● **PROBLEM**: The lines you return must be all those in the data that hold the string "Planning".

● **AVAILABLE DATA**:

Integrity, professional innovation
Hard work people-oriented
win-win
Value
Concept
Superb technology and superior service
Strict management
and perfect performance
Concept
...
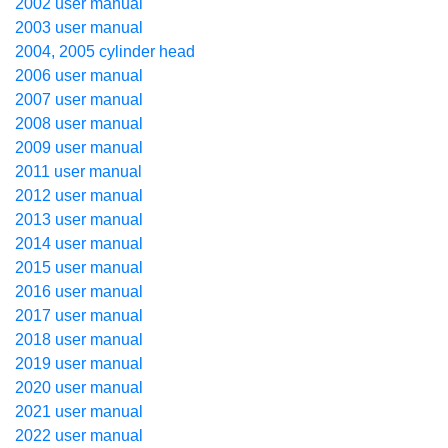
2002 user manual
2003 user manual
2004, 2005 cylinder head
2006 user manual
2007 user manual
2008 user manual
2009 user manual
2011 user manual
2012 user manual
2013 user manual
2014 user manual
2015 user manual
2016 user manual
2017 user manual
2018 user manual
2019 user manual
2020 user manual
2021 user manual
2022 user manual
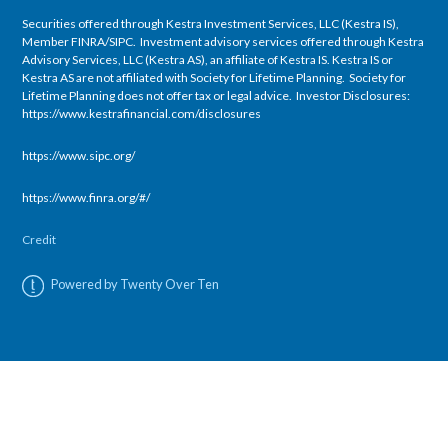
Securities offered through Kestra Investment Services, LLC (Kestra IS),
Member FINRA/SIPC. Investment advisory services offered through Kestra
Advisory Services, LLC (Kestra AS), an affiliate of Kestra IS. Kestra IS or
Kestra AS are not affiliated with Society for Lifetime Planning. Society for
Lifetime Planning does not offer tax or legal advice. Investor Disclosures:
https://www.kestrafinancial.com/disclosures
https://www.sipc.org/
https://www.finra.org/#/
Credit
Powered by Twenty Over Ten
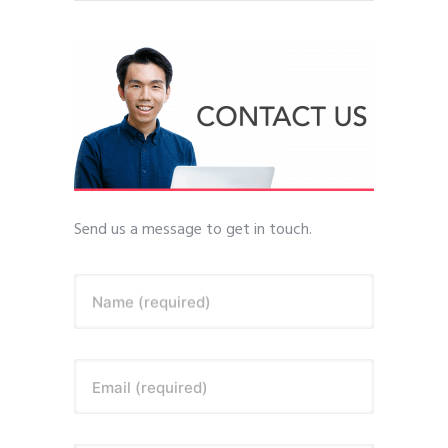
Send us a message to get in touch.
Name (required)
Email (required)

● **OUTPUT OF THE EXERCISE**:
Kestra AS are not affiliated with Society for Lifetime Planning. Society for
Lifetime Planning does not offer tax or legal advice. Investor Disclosures:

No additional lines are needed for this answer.